Content starts
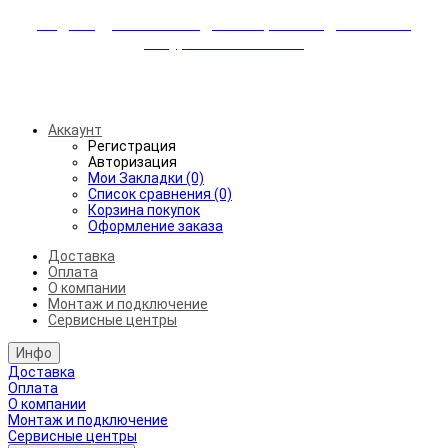
Индивидуальные скидки + бережная доставка +
аккуратный монтаж!
Бесплатная доставка от 45.000₽ до 50км от МКАД
Аккаунт
Регистрация
Авторизация
Мои Закладки (0)
Список сравнения (0)
Корзина покупок
Оформление заказа
Доставка
Оплата
О компании
Монтаж и подключение
Сервисные центры
Инфо
Доставка
Оплата
О компании
Монтаж и подключение
Сервисные центры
Content ends
Could you reproduce the records above exactly, leaving out the pictures?

Индивидуальные скидки + бережная доставка +
аккуратный монтаж!
Бесплатная доставка от 45.000₽ до 50км от МКАД
Аккаунт
Регистрация
Авторизация
Мои Закладки (0)
Список сравнения (0)
Корзина покупок
Оформление заказа
Доставка
Оплата
О компании
Монтаж и подключение
Сервисные центры
Инфо
Доставка
Оплата
О компании
Монтаж и подключение
Сервисные центры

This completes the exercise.